Now back to the 3 quotes....You discuss your ideas/desires with these 3 different people, who in turn must put together pricing based on a conversation and some notes and measurements taken....Remember the game of telephone you played in the 3rd grade....The likelihood of these three people coming away with the same idea of what you would like to do is highly unlikely. But let’s presume they did come away with a complete understanding of what you want. Now they each need to get pricing together on the various aspects of the project. Through the course of developing the “Takeoff” (what the compilation of quantities is known as), the quantities of each item needed should run pretty close from estimator to estimator, the major difference will be in the fittings and finishes. If I’m a conscientious contractor, I attempt to base my finishes on a level of finish that was indicated at the first and/or subsequent meetings.

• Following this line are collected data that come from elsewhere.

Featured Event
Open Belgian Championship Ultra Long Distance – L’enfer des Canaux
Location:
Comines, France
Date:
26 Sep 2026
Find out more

If I’m a sloppy or merely a lowball contractor, I know the game is for the lowest price, so I base my finishes on the lowest I’m able to find, knowing when we get to that point in the project, you’ll have to make a choice, either accept the less expensive item as budgeted or accept whatever the cost of the desired item you really want. So here’s the rub; the low bidder gets rewarded for doing business that way by getting the job, and ultimately giving you less value in the process.

Let’s look at this from another angle...You’ve received three bids for your bathroom project, and selected the lowest bid. When it comes time to select your tile your told which tile you have to pick from. You don’t like any in the offered selection. Now what? You make another selection which makes a change to the original contract and generates a Change Order that likely will increase the contract price. Or let’s say you wanted granite counters (this is where the specifications come in) the contractor knows of a granite that he can get installed for $40.00 per SqFt, and that’s what he used in his lowball proposal. When you see the granite that qualifies for this pricing you can’t possibly live with that, so now you’re looking at something twice the price....Can you see how this getting three quotes really has little bearing on the eventual outcome (cost) of the project.

Another part of this equation is weather the contractors providing quotes all maintain appropriate insurance. If you’re willing to take the responsibility for what someone working in your house may have occur either to them or by them to your house, a worker or other building, then by all means, take the low bid. I maintain that the best way to choose a contractor is to find one that is reputable, with integrity and someone you feel you can work with. Bottom line is the numbers you’re comparing to arrive at a decision as to who you should contract with are relatively meaningless. You should know that the average of the three quotes is likely to be what you’ll actually end up paying....and likely to the wrong company (the lowest bidder).

1. Develop a plan. Even if it’s just a bunch of photos of what you would like to have happen, it will help the meetings to be productive and informative.
2. Get a list of allowances for the project. (this will allow you to compare how much latitude you’ll have in the finish choices)
3. Check insurance and get a certificate of insurance from their insurance carrier.
4. Ask for references.
5. Use your gut. If the meetings feel awkward, the entire project will likely be awkward and difficult. You’re going to be dealing with this person and the sort of people he/she would be likely to hire for what may be an extended period of time, so choose someone you feel comfortable with.
6. Remember, this is a process. Don’t be in a hurry, get it the way you want it the first time…. Good Luck!